TORONTO, June 2, 2022 /CNW/ – The Ontario Nurses’ Association (ONA) is expressing disappointment with the political outcome of the 2022 provincial election and is thanking Ontarians who supported nurses and voted for investment in publicly funded and delivered health care.
Despite another majority PC government, most Ontarians voted for parties that pledged to repeal Bill 124, take meaningful action on the nursing shortage and defend public health care.
"Most Ontarians stood with nurses and health-care professionals in this province and sent a message to the Ford government that they do not support Bill 124, the privatization of the health-care system and attacks on workers’ rights," says ONA President Cathryn Hoy, RN. "While I am disappointed in the results of the election, I am also inspired by the momentum built by ONA members throughout this election, as they fought for a better, stronger, public health-care system."
Hoy says that as patient advocates, nurses and health-care professionals will continue to fight for their patients, residents and clients – and for all Ontarians.
"We will not give up in our efforts to overturn Bill 124, Doug Ford’s unfair wage-suppression legislation that has seriously worsened the nursing shortage," says Hoy. "ONA’s Charter challenge against this law will continue, and we will continue to support our members as they speak out against the bill."
Hoy also notes that as a non-partisan organization, ONA remains committed to sharing the invaluable knowledge and advice of front-line workers to improve health care for all Ontarians.

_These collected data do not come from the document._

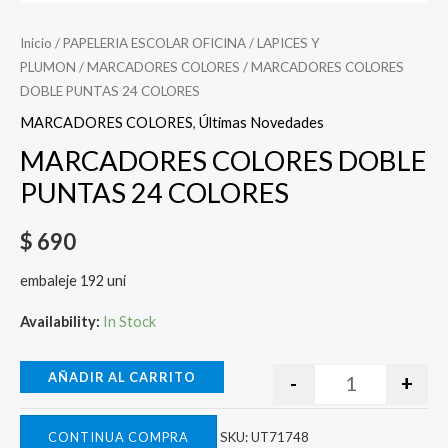
Inicio
/
PAPELERIA ESCOLAR OFICINA
/
LAPICES Y
PLUMON
/
MARCADORES COLORES
/ MARCADORES COLORES
DOBLE PUNTAS 24 COLORES
MARCADORES COLORES
,
Últimas Novedades
MARCADORES COLORES DOBLE
PUNTAS 24 COLORES
$
690
embaleje 192 uni
Availability:
In Stock
AÑADIR AL CARRITO
-
+
CONTINUA COMPRA
SKU:
UT71748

"We know this province must move quickly to address the crisis in nursing and improve Ontario’s health-care system now and into the future," says Hoy. "Nurses and health-care professionals have the knowledge and expertise to help this government do just that. Our patients, residents and clients deserve no less."
ONA is the union representing more than 68,000 registered nurses and health-care professionals, as well as 18,000 nursing student affiliates, providing care in hospitals, long-term care facilities, public health, the community, clinics and industry.